Set down each record below exactly as it stands. Pictures are not part of the copy.

BEGIN

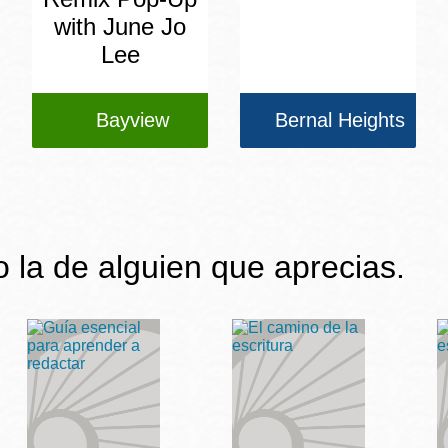
with June Jo
Lee
Bayview
Bernal Heights
 o la de alguien que aprecias.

END

## Answer for the task
with June Jo
Lee
Bayview
Bernal Heights
 o la de alguien que aprecias.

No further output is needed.